If knowledge is power, why would anyone want to share it?

Knowledge is indeed a source of power; but hoarding knowledge is not necessarily the best way to benefit from its power, especially in the context of communities of practice.

Generalized reciprocity. In a community of practice, sharing knowledge is neither one-way nor merely a transaction. It is a mutual engagement in learning among peers. An improved practice benefits the whole community. Even experts benefit from having more knowledgeable colleagues. Contributing one’s knowledge is an investment in the stock of the community. In this context, the distinction between self-interest and generosity is not so clear.

Reputation platform. A community of practice acts as a platform for building a reputation. It is a long-term interaction through which people get to know each other. Peers are in a position to appreciate the significance of each other’s contributions in ways that make their recognition meaningful. And because communities of practice usually cut across formal structures, reputation can extend beyond one’s unit. As one engineer put it: “The advantage of my community is that it allows me to build a reputation beyond my team.”

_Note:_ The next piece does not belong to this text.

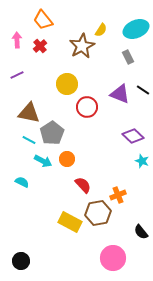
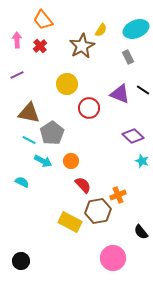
red circle: moved 2 px right, 1 px down
orange circle: moved 4 px right, 2 px down
brown hexagon: moved 2 px up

With reciprocity and reputation combined, sharing becomes a major vehicle for realizing the power of knowledge. But it is often important that this process extend beyond the community and become an aspect of the integration of communities in organizations. This calls for mechanisms to translate community contributions and reputation among peers into organizational recognition, such as a rubric in performance appraisal for community contributions and career paths for people who take on community leadership.